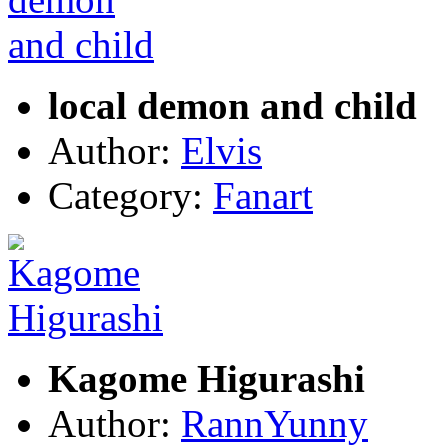
local demon and child
Author:
Elvis
Category:
Fanart
Kagome Higurashi
Author:
RannYunny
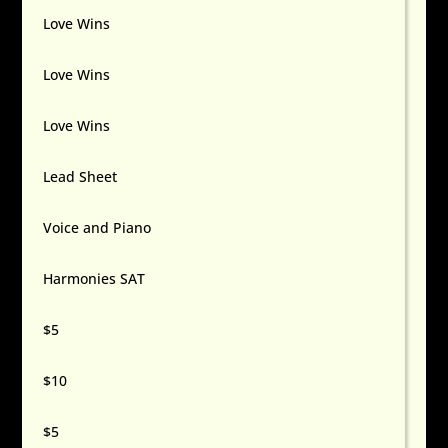
Love Wins
Love Wins
Love Wins
Lead Sheet
Voice and Piano
Harmonies SAT
$5
$10
$5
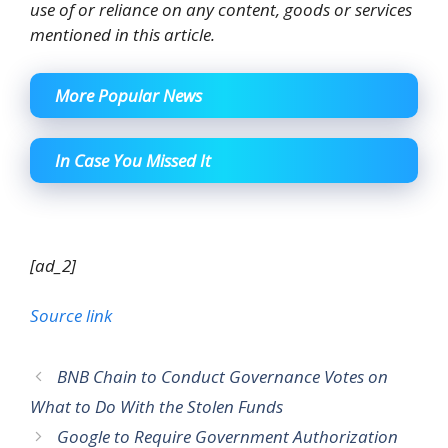
use of or reliance on any content, goods or services
mentioned in this article.
More Popular News
In Case You Missed It
[ad_2]
Source link
BNB Chain to Conduct Governance Votes on
What to Do With the Stolen Funds
Google to Require Government Authorization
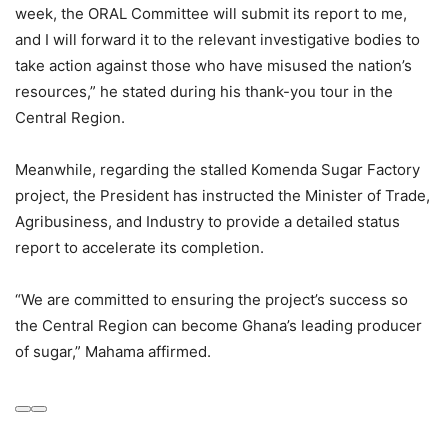
week, the ORAL Committee will submit its report to me,
and I will forward it to the relevant investigative bodies to
take action against those who have misused the nation’s
resources,” he stated during his thank-you tour in the
Central Region.
Meanwhile, regarding the stalled Komenda Sugar Factory
project, the President has instructed the Minister of Trade,
Agribusiness, and Industry to provide a detailed status
report to accelerate its completion.
“We are committed to ensuring the project’s success so
the Central Region can become Ghana’s leading producer
of sugar,” Mahama affirmed.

■ Exercise prompt
Could you copy exactly, and with no pictures, the lines above from the one containing "Harmonies SAT" through the last line, both included?

■ Exercise answer
Harmonies SAT
$5
$10
$5
use of or reliance on any content, goods or services
mentioned in this article.
More Popular News
In Case You Missed It
[ad_2]
Source link
BNB Chain to Conduct Governance Votes on
What to Do With the Stolen Funds
Google to Require Government Authorization
week, the ORAL Committee will submit its report to me,
and I will forward it to the relevant investigative bodies to
take action against those who have misused the nation’s
resources,” he stated during his thank-you tour in the
Central Region.
Meanwhile, regarding the stalled Komenda Sugar Factory
project, the President has instructed the Minister of Trade,
Agribusiness, and Industry to provide a detailed status
report to accelerate its completion.
“We are committed to ensuring the project’s success so
the Central Region can become Ghana’s leading producer
of sugar,” Mahama affirmed.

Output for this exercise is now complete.